Pour terminer, l’incitation à un déclassement est aussi en rapport avec la croyance partagée selon laquelle plus une personne est longtemps sans emploi, moins elle en trouvera un facilement. Cette croyance - en corrélation avec la notion de travail convenable - n’est ni discutée, ni remise en cause par les parties participant au placement selon notre observation. Elle s’appuie sans doute sur les statistiques existantes en la matière qui restent pourtant variables et discutables selon les indicateurs et les méthodes retenues. Selon cette croyance, le credo défendu est qu’après un certain temps, il faut prendre ce qui se présente comme emploi quitte à ce qu’il soit déclassé avec un risque de précarité. Pourtant, cette façon de penser ferme certainement la porte à des surprises d’emploi, des événements auxquels on ne s’attendait pas de prime abord, pour reprendre Castra et Valls (2007).

La non-réévaluation du taux de rendement due à la rente

L’évaluation du taux de rendement réduit de l’assuré engendre, comme précité, des conséquences sur ce que vaut économiquement le bénéficiaire sur le marché du travail avec un salaire d’autant réduit et une demi-rente AI octroyée parallèlement.

Non seulement cette évaluation du taux de rendement permet l’avènement d’un salaire diminué, mais il est en même temps contractualisé (contrat de travail) chez l’employeur11. Selon un professionnel : « Avec les employeurs, souvent on fait des contrats pour les assurés à rendement réduit.
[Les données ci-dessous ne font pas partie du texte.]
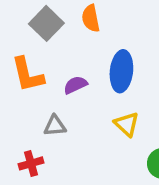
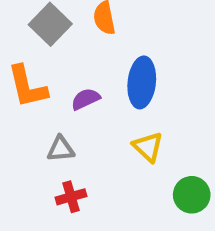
red cross: (31, 163) -> (71, 197), moved

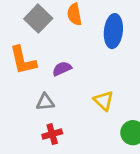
blue ellipse: (142, 82) -> (113, 31), moved

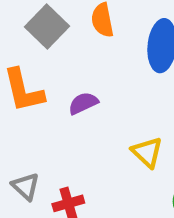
gray triangle: (45, 102) -> (26, 186), moved, turned 48

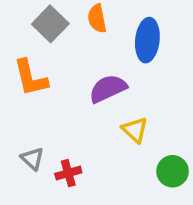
purple semicircle: (83, 103) -> (108, 89), moved, size x1.5

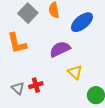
blue ellipse: (147, 40) -> (82, 22), turned 45
red cross: (68, 173) -> (36, 85), moved

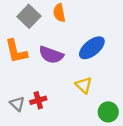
blue ellipse: (82, 22) -> (92, 48), moved
purple semicircle: (60, 49) -> (51, 55), moved, turned -135

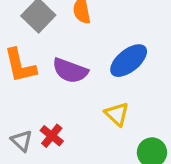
red cross: (38, 100) -> (52, 136), turned -35

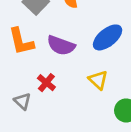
red cross: (52, 136) -> (46, 83), moved

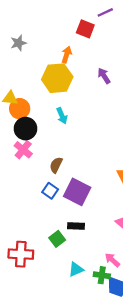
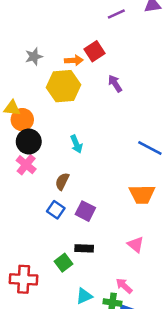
red square: (85, 29) -> (94, 51), moved, turned 36
gray star: (18, 43) -> (34, 56), moved
orange arrow: (67, 55) -> (74, 60), turned 70
cyan arrow: (62, 116) -> (76, 144), moved
purple square: (77, 192) -> (85, 211), size x0.7

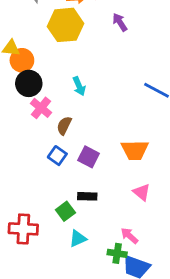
pink cross: (26, 165) -> (41, 108), moved
orange trapezoid: (142, 194) -> (135, 150), moved
cyan triangle: (84, 296) -> (78, 238), moved

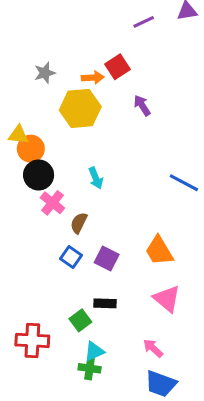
orange trapezoid: (135, 150) -> (159, 251), turned 60
pink triangle: (142, 192) -> (167, 299), size x1.4
green cross: (117, 253) -> (90, 368), moved

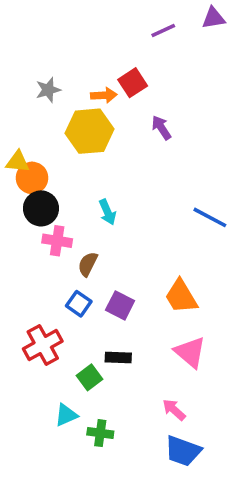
pink cross: (52, 203) -> (57, 241), turned -30
red cross: (32, 340) -> (43, 345), moved, turned -32
cyan triangle: (94, 351) -> (66, 415), moved

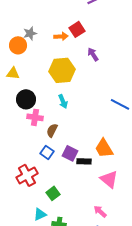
yellow hexagon: (89, 131) -> (62, 70), moved
orange circle: (32, 178) -> (18, 45), moved
black rectangle: (118, 358) -> (84, 161), moved

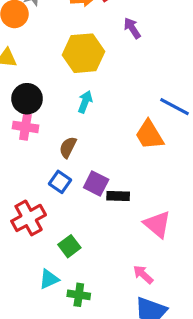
cyan arrow: (63, 101) -> (85, 102), turned -136
pink cross: (35, 117) -> (25, 127), moved
orange trapezoid: (104, 148) -> (149, 135), moved

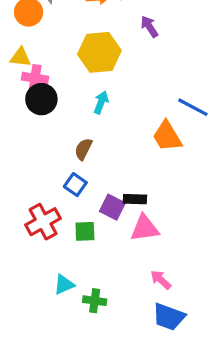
pink cross: (25, 127) -> (35, 78), moved
purple square: (96, 183) -> (112, 207), moved
pink triangle: (157, 224) -> (145, 228), moved, turned -48
green square: (69, 246) -> (85, 231), moved, turned 35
C’est plus facile avec une rente partielle pour l’employeur, car un revenu moins élevé est nécessaire ». Pourtant, un salaire réduit contractualisé est en adéquation avec ce qui est autorisé par les conventions collectives de travail auxquelles peut être soumis un employeur (al. 3, art. 16, LACI du 25 juin 1982, état du 1er janvier 2016)12.

Pour finir, même si ce n’est pas la tâche du professionnel du placement de l’AI de réévaluer la capacité de travail de l’assuré et qu’il s’y adapte dans les situations de travail observées, augmenter le rendement de ce dernier en faisant partie n’est pas conseillé par le placeur. Il présente cette alternative comme un risque financier pour l’assuré qui reçoit actuellement une rente partielle d’invalidité. C’est ce que l’on trouve dans le récit de ce professionnel qui explique à un bénéficiaire : « Si votre rendement monte à 70-80 %, ce sera plus payé dans votre cas. Mais vous perdez du coup un quart de rente. Ça vaut pas la peine la différence… Bon, les choses peuvent évoluer par la suite ». De plus, si la santé de l’assuré venait à se dégrader après la suppression d’une partie de sa rente d’invalidité, le processus de demande AI serait à recommencer.

Un tel calcul de différence salariale effectué par le professionnel du placement est en réalité en ligne avec le fonctionnement du système de rentes actuel de l’AI étant par paliers. Les prestations d’invalidité sont supprimées graduellement par tranches de 25% en fonction de la progression des gains (OCDE, 2006, p. 115). Lorsque le revenu augmente, le taux d’invalidité est réduit en proportion (Ibid.). Dans certains cas, il n’est donc pas avantageux financièrement pour le bénéficiaire de rente de reprendre une activité ou d’augmenter le taux d’occupation. La réduction de la rente peut être plus importante que l’augmentation du revenu du travail, si bien qu’au bout du compte l’assuré dispose de moins d’argent (Spagnolo, 2010, p. 129). C’est justement cela, à savoir la désincitation financière au travail, qui avait été ancrée dans la révision 6b de l’AI avec l’introduction d’un système de rentes linéaire pour la combattre. Cette révision, dans son compromis paquet, a toutefois été rejetée par le Parlement fédéral en 2013.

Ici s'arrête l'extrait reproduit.